Flip the steak over, and move it to a cooler area of the grill to finish cooking. Avoid flipping more than once, and use tongs rather than a fork.

“If you use a fork it will make holes in the steak and let the juice run out,” Brand said.

DONENESS

• Sack doesn’t have much patience with people who like their steaks well-done.

“If people like well-done beef, they should buy a cheaper cut, like a chuck steak, and kill it all they want,” he said. “An expensive steak should be served rare to medium-rare.”

• Don’t guess; use a thermometer to gauge the temperature of steaks at least 1/2-inch thick.
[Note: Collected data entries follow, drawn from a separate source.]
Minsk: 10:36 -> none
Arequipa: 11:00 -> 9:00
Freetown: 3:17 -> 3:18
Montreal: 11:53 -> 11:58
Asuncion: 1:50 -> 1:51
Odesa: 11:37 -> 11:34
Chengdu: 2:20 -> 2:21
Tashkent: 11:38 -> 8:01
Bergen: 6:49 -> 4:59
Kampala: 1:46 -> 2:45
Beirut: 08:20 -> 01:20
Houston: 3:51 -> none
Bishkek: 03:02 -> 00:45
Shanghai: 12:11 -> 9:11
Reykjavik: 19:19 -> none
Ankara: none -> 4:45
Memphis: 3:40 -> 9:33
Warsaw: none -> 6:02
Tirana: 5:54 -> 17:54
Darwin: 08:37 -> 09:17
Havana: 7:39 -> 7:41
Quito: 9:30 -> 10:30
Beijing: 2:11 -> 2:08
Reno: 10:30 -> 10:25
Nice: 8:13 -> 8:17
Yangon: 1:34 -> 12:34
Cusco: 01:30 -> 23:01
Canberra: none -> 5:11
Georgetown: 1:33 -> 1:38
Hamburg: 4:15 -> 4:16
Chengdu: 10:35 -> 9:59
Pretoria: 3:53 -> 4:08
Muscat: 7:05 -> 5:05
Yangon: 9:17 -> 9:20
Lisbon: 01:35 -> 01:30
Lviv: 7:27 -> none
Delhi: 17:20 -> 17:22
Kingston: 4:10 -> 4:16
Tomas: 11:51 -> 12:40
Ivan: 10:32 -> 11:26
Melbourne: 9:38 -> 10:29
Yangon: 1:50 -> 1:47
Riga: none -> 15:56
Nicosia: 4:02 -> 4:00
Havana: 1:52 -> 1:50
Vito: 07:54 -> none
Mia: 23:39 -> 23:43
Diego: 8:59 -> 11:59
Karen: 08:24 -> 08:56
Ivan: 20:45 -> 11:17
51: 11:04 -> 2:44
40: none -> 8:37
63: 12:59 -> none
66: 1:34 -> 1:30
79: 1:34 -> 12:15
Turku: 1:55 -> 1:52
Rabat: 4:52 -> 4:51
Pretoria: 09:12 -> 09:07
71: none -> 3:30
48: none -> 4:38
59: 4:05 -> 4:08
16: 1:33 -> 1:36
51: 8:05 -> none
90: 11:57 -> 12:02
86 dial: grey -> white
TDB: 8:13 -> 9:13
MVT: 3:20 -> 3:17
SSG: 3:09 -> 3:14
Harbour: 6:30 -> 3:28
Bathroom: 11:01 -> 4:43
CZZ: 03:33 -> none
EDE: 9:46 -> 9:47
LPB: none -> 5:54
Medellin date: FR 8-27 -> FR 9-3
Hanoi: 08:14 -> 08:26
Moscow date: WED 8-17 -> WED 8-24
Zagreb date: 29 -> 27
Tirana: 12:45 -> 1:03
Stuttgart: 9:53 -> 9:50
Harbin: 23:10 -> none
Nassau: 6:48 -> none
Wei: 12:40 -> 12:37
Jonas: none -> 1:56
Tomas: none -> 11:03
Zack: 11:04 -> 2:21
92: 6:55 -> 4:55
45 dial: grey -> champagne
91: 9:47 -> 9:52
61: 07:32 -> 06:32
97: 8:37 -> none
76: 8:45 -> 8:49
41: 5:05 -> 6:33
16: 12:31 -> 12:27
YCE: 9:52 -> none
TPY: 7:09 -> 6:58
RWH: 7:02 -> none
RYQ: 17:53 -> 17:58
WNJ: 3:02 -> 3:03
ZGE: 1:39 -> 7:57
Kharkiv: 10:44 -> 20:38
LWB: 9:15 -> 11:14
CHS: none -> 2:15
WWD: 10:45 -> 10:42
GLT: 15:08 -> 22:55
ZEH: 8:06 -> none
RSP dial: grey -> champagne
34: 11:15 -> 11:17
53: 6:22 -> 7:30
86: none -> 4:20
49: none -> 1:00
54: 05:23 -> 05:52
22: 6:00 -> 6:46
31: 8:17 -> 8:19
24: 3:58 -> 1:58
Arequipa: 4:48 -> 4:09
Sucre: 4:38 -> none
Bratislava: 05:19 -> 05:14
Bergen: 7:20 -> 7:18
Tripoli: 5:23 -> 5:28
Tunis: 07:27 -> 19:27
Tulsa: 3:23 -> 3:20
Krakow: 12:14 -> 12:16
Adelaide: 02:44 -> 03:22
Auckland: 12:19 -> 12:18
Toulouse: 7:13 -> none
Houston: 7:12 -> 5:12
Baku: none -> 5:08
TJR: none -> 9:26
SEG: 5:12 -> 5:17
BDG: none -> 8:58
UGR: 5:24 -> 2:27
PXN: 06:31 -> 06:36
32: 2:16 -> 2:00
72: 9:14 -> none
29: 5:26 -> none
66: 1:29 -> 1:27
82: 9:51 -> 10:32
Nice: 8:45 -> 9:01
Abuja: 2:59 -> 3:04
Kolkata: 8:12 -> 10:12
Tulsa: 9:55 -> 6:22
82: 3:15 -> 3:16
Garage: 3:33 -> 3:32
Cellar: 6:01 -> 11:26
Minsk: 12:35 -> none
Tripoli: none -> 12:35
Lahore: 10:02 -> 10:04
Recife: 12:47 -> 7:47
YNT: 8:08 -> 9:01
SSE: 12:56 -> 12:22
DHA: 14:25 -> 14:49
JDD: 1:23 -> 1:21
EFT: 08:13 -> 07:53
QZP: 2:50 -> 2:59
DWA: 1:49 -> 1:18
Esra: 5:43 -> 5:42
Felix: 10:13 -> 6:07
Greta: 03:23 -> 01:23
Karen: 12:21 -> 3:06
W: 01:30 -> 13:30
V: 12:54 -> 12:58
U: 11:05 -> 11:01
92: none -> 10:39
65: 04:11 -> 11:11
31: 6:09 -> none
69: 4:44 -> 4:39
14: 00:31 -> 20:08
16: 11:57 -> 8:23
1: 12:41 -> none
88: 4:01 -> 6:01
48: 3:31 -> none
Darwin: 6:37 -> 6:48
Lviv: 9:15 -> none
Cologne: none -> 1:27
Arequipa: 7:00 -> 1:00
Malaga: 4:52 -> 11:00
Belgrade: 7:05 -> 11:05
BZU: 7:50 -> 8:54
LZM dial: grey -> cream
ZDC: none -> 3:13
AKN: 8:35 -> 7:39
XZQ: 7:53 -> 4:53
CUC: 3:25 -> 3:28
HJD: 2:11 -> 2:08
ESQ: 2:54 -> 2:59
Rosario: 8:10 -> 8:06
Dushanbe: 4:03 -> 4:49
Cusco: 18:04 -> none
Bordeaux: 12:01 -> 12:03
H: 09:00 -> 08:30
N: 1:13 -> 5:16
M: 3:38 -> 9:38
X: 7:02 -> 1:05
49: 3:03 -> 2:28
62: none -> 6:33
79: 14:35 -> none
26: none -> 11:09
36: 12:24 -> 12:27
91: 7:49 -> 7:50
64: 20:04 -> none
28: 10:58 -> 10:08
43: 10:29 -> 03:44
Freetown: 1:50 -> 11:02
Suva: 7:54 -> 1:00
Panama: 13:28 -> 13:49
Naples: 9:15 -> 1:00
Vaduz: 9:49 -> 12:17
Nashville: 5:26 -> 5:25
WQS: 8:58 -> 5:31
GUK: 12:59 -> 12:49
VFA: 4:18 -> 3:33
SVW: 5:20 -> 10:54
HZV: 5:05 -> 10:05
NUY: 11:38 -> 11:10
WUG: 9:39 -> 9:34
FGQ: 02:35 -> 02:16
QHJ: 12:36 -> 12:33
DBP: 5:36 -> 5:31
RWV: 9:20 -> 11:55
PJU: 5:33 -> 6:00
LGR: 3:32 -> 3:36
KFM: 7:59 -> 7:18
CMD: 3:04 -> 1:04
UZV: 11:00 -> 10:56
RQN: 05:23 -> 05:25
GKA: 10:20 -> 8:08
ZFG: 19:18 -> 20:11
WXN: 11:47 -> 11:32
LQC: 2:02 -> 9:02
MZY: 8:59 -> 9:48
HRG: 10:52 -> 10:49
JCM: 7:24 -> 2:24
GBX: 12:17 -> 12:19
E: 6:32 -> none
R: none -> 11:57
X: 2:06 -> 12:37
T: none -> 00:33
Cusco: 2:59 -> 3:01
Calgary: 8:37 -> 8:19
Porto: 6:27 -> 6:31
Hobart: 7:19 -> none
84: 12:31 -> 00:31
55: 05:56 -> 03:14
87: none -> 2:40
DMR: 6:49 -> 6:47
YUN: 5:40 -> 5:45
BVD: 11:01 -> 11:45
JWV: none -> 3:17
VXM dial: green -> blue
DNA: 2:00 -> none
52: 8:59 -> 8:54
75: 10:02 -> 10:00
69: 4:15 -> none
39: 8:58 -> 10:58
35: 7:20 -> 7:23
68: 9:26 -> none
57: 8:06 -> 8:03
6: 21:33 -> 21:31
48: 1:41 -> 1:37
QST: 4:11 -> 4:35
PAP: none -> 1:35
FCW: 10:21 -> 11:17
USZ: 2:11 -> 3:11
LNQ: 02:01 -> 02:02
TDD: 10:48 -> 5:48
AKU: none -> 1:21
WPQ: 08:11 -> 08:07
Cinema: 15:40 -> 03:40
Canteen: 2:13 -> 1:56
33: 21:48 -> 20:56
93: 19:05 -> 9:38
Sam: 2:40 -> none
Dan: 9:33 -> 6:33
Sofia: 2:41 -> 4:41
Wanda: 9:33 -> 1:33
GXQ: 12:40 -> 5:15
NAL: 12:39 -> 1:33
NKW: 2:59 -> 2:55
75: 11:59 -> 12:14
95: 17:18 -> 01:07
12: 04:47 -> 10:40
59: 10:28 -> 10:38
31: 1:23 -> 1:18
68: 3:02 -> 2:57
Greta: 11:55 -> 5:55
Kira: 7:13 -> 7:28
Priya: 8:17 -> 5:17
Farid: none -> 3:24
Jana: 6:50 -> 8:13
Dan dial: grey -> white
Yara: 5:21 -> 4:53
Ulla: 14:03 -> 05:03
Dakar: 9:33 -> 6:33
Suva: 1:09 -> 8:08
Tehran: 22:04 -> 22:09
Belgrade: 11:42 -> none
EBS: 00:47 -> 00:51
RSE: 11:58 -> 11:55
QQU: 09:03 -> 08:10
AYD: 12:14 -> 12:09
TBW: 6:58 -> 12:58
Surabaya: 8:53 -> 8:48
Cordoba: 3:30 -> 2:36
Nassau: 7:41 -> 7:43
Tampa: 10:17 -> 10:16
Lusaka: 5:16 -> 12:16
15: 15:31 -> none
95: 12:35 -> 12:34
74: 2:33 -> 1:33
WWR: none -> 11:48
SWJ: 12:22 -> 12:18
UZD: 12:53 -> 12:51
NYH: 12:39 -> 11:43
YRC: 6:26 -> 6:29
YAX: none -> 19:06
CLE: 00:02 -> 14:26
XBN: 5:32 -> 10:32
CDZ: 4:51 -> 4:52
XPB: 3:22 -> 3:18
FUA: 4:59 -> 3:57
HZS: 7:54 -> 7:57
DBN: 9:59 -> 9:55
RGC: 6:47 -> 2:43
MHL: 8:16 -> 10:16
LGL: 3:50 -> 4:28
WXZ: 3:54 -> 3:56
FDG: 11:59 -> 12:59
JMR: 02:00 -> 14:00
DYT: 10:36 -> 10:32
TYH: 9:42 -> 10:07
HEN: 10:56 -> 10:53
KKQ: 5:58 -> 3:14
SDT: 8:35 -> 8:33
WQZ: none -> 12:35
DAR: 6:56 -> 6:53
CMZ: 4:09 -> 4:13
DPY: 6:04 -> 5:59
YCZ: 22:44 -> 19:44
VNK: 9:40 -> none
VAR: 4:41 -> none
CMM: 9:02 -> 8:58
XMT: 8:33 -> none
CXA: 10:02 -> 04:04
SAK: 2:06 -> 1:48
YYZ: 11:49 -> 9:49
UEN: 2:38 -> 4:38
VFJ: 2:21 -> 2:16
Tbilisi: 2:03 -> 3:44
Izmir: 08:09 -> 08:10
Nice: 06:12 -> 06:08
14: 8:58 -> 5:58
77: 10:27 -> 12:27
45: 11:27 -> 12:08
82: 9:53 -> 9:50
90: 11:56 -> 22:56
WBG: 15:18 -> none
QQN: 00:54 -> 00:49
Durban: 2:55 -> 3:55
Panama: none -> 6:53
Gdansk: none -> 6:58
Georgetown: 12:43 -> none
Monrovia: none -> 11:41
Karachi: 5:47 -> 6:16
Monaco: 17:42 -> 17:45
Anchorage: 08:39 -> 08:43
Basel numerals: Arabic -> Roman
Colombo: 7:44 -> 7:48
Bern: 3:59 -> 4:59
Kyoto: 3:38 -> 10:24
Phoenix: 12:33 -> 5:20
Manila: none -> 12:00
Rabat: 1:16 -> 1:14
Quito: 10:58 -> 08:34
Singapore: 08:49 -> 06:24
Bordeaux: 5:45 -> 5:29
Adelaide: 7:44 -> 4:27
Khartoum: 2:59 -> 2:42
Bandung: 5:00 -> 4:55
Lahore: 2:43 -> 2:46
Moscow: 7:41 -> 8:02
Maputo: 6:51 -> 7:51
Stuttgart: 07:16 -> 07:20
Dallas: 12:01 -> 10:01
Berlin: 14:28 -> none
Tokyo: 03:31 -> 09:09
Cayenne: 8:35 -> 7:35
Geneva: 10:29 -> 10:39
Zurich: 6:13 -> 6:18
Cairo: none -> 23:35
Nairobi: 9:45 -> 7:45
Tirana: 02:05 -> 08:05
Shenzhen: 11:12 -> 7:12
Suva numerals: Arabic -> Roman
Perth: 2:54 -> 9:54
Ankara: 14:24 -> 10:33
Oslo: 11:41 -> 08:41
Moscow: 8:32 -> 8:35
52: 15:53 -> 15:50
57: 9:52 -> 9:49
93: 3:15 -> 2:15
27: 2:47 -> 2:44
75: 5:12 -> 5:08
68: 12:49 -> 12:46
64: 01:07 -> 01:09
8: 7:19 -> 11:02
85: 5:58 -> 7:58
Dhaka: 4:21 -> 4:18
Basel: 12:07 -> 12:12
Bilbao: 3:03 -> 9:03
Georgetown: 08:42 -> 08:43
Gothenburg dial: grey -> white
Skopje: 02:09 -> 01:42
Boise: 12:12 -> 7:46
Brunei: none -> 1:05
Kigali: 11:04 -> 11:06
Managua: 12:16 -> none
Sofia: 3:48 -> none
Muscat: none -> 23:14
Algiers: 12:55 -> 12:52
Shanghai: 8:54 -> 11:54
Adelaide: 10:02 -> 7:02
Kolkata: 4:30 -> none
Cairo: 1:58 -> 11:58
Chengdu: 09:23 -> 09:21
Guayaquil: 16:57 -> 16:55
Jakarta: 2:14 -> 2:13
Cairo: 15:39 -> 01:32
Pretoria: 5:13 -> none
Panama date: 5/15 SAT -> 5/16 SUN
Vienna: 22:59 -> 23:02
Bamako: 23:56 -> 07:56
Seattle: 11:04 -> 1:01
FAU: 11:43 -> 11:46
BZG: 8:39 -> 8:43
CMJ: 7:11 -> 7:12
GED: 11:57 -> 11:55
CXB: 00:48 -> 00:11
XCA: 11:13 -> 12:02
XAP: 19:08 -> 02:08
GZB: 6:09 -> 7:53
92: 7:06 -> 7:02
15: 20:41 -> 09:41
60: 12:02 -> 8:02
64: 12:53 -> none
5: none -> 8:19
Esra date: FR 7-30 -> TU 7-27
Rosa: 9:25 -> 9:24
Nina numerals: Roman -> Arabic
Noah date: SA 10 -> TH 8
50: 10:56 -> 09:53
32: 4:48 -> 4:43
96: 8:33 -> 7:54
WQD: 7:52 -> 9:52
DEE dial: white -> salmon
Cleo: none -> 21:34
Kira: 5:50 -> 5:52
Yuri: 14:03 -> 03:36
Insert it horizontally from the side, so the thermometer penetrates the thickest part or the center of the steak, without touching bone or fat. The National Cattlemen’s Beef Association recommends 145 degrees for medium-rare, 160 degrees for medium and 170 degrees for well-done.

After removing the steak from the grill, let it rest 2 to 3 minutes before serving to let the juices flow out from the center. This makes the whole steak nice and juicy.